Modules with dedicated test suites in v1 (all deep modules):

- **Agent Loop** — fixture-driven tests with a mocked Bedrock client.
  Given a transcript and a scripted model response (text-only,
  text+proposals, multi-proposal, tool-result feedback), assert the
  resulting `{ assistantText, proposals, navigationIntents }` shape and
  the sequence of Bedrock calls.
- **Tool Manifest Validator** — table-driven tests covering valid
  proposals, unknown tool names, missing required args, type mismatches,
  extra args, and arg coercion edge cases.
- **System Prompt Builder** — snapshot-style tests asserting prompt
  composition for representative inputs (different runbook indexes,
  different user identity contexts).
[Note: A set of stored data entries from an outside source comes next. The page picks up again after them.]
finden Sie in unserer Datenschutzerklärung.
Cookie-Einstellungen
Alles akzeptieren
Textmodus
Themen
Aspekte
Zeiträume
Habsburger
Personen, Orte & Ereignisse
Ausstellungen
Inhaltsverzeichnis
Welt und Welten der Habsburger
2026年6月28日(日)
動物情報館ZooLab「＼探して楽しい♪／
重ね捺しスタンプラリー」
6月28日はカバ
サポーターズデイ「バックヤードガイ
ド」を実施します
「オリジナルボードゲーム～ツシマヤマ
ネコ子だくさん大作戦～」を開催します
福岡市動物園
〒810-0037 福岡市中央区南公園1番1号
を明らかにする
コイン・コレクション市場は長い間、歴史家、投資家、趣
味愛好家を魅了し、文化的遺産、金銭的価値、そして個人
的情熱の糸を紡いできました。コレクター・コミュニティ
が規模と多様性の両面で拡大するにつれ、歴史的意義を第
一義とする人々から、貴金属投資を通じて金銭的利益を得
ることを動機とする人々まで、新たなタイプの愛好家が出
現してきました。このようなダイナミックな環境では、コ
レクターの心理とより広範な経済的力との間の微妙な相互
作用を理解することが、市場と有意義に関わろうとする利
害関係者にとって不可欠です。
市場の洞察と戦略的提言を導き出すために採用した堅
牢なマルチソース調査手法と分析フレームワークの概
Plus invariants: never embeds raw
  user message content, always includes the navigation/scope rules.
- **Smithy → Manifest Generator** — fixture-driven: given a small Smithy
  model and an allowlist, assert the emitted manifest. Cover the
  validation paths (allowlisted-but-missing, missing description,
  missing risk class).
- **Browser Turn Orchestrator** — reducer-style tests over the state
  machine: dispatching `userTyped`, `streamedTokenReceived`,
  `proposalsReceived`, `proposalApproved`, `proposalDeclined`,
  `toolResultReceived`, `turnComplete`. Cover error states, multi-proposal
  turns, and decline-then-continue flows.
- **Proposal Executor** — given a proposal and a mocked SDK, assert that
  args are validated, the right SDK method is invoked, the response is
  projected/truncated per manifest rules, and errors are normalized.
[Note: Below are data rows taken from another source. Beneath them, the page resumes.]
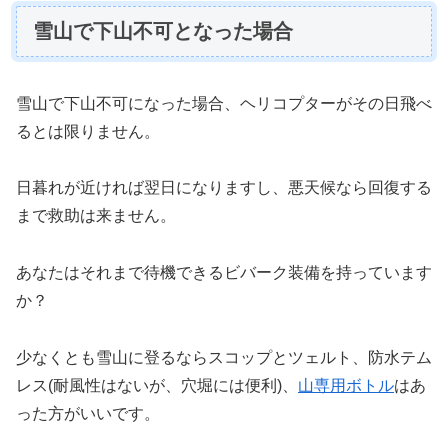
雪山で下山不可となった場合
雪山で下山不可になった場合、ヘリコプターがその日飛べ
るとは限りません。
日暮れが近ければ翌日になりますし、悪天候なら回復する
まで救助は来ません。
あなたはそれまで待機できるビバーク装備を持っています
か？
少なくとも雪山に登るならスコップとツェルト、防水テム
レス(耐風性はないが、穴堀には便利)、
山専用ボトル
はあ
った方がいいです。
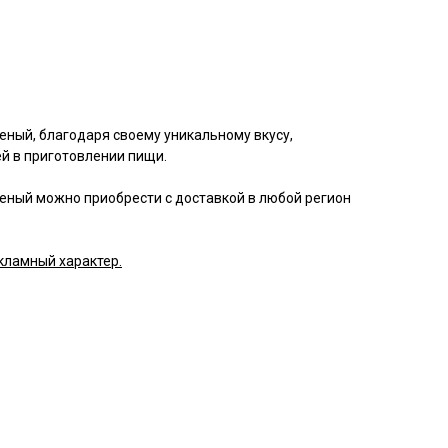
еный, благодаря своему уникальному вкусу,
й в приготовлении пищи.
еный можно приобрести с доставкой в любой регион
кламный характер.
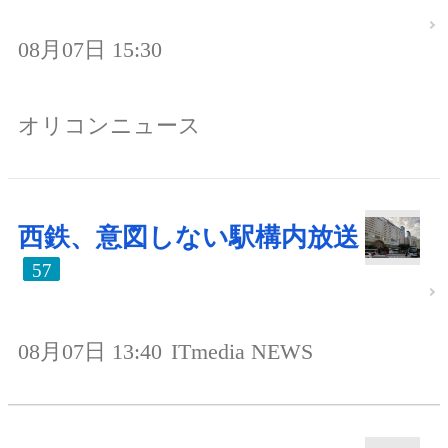
08月07日 15:30
オリコンニュース
西鉄、意図しない駅構内放送
57
08月07日 13:40
ITmedia NEWS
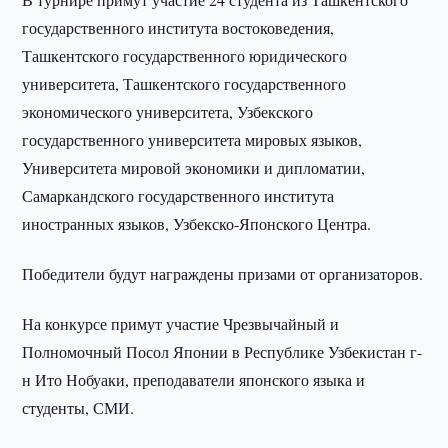
государственного института востоковедения,
Ташкентского государственного юридического
университета, Ташкентского государственного
экономического университета, Узбекского
государственного университета мировых языков,
Университета мировой экономики и дипломатии,
Самаркандского государственного института
иностранных языков, Узбекско-Японского Центра.
Победители будут награждены призами от организаторов.
На конкурсе примут участие Чрезвычайный и
Полномочный Посол Японии в Республике Узбекистан г-
н Ито Нобуаки, преподаватели японского языка и
студенты, СМИ.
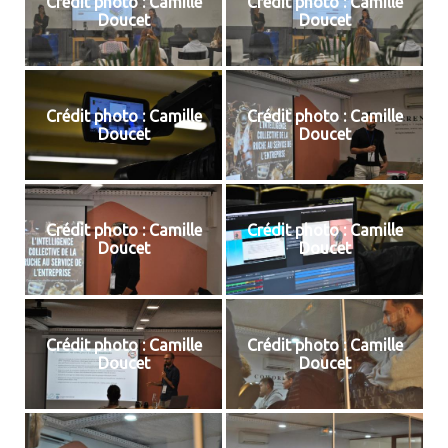
Crédit photo : Camille
Crédit photo : Camille
Doucet
Doucet
Crédit photo : Camille
Crédit photo : Camille
Doucet
Doucet
Crédit photo : Camille
Crédit photo : Camille
Doucet
Doucet
Crédit photo : Camille
Crédit photo : Camille
Doucet
Doucet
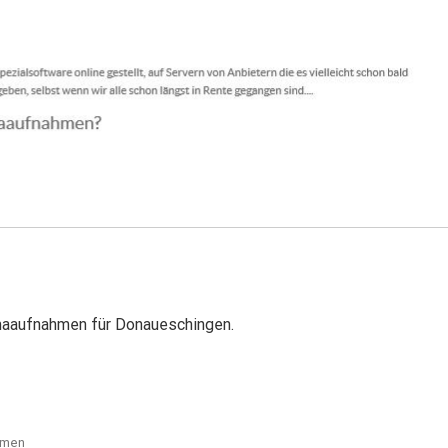
maaufnahmen für Donaueschingen.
Modules **not** getting dedicated tests in v1: Conversation Turn Handler
(covered transitively by Agent Loop tests + manual smoke), Bedrock
Client Wrapper (thin), Runbook Retriever (thin), Tool Registry (data),
Approval Card UI, Chat UI, Navigation Intent Handler, CDK app.
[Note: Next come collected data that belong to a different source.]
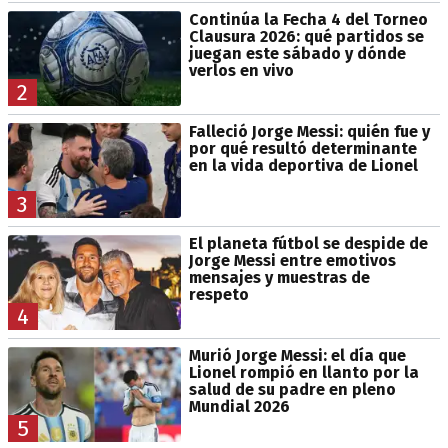
Continúa la Fecha 4 del Torneo
Clausura 2026: qué partidos se
juegan este sábado y dónde
verlos en vivo
2
Falleció Jorge Messi: quién fue y
por qué resultó determinante
en la vida deportiva de Lionel
3
El planeta fútbol se despide de
Jorge Messi entre emotivos
mensajes y muestras de
respeto
4
Murió Jorge Messi: el día que
Lionel rompió en llanto por la
salud de su padre en pleno
Mundial 2026
5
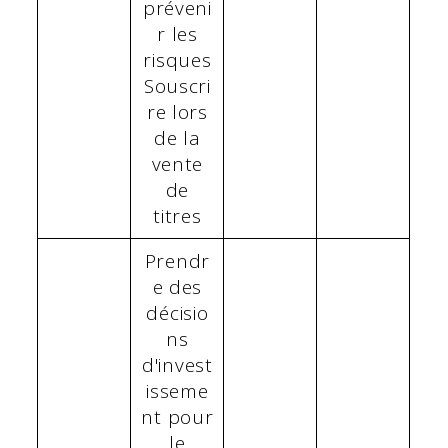
préveni
r les
risques
Souscri
re lors
de la
vente
de
titres
Prendr
e des
décisio
ns
d'invest
isseme
nt pour
le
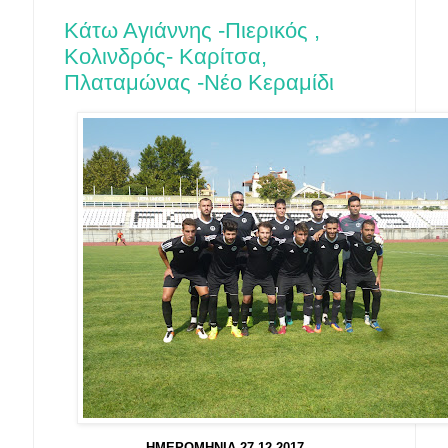
Κάτω Αγιάννης -Πιερικός ,
Κολινδρός- Καρίτσα,
Πλαταμώνας -Νέο Κεραμίδι
ΗΜΕΡΟΜΗΝΙΑ 27-12-2017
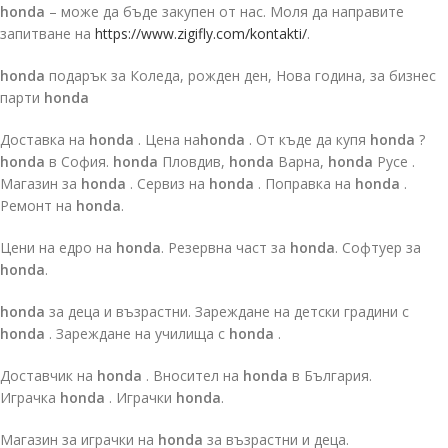
honda
– може да бъде закупен от нас. Моля да направите
запитване на
https://www.zigifly.com/kontakti/
.
honda
подарък за Коледа, рожден ден, Нова година, за бизнес
парти
honda
Доставка на
honda
. Цена на
honda
. От къде да купя
honda
?
honda
в София.
honda
Пловдив,
honda
Варна,
honda
Русе .
Магазин за
honda
. Сервиз на
honda
. Поправка на
honda
.
Ремонт на
honda
.
Цени на едро на
honda
. Резервна част за
honda
. Софтуер за
honda
.
honda
за деца и възрастни. Зареждане на детски градини с
honda
. Зареждане на училища с
honda
.
Доставчик на
honda
. Вносител на
honda
в България.
Играчка
honda
. Играчки
honda
.
Магазин за играчки на
honda
за възрастни и деца.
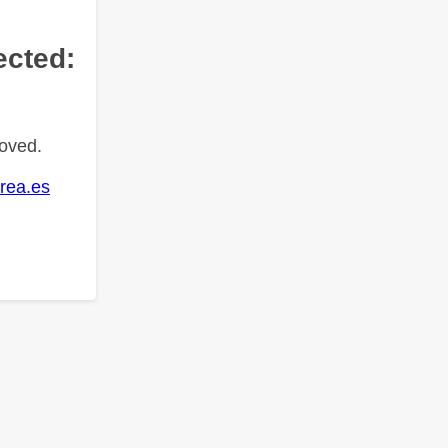
ected:
oved.
rea.es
No model-evaluation suite in v1.

No Playwright end-to-end in v1.

Prior art: this is a new codebase — no prior tests to mirror.

## Out of Scope

Explicitly deferred in v1:

- Cross-device / cross-tab conversation persistence (transcript is
  browser-tab-local in v1).
- Per-user rate limiting and per-user Bedrock cost budgets. The team has
  accepted the abuse and cost risk for v1.
- "Auto-approve reads" or any per-session approval-batching UX. Every
  API call gets its own approval card.
- Macro-tools that bundle several underlying calls behind one approval.
- Server-side re-validation of proposals against user permissions. See
  ADR 0001 — backend API authz is the only check.
- Product / policy / pricing / legal Q&A. The agent declines and
  navigates.
- Non-URL navigation intents: opening drawers, scrolling to sections,
  prefilling forms.
- Model-evaluation suite for retrieval / agent quality.
- A Knowledge Base for product documentation (separate from
  [[Runbook|runbooks]]).
- Internationalization of agent responses.
- Multi-tenant runbook isolation (one-tenant-per-deployment assumed in
  v1).
- Anonymous / pre-login chat.
- Transcript content (user messages, tool-result payloads) in logs.
  We log shape and token counts only.
- Compliance-driven log retention design (SOC2 / GDPR / HIPAA).
- Live / hot-reload runbook authoring. Sync is CI-on-merge only.
- Mixed-model strategies (using Sonnet for hard turns and Haiku for
  easy ones). Single model in v1.

## Further Notes

- The split between the [[Tool Manifest]] (data) and the
  [[Tool Registry (Browser)]] (runtime function table) is the
  load-bearing decision that lets us use the existing frontend SDK
  without rebuilding HTTP plumbing. Preserve this split as the codebase
  evolves.
- The [[Runbook]] index in the system prompt should stay short (titles +
  one-line summaries). The full runbook bodies come in via
  `lookupRunbook` retrievals. This keeps token cost down and makes the
  agent's retrievals visible in logs.
- The "agent is a UI, not a trust boundary" framing (ADR 0001) is the
  single most load-bearing decision. Anything that introduces
  server-side privilege checks distinct from the backend API's checks
  is breaking ADR 0001 and should be revisited.
- The known-deferred items in [Out of Scope](#out-of-scope) are
  deliberate v1 trade-offs, not oversights. Specifically, per-user rate
  limits and cost budgets are the highest-risk deferral — if v1 reaches
  any non-trivial user count, prioritize these before broader rollout.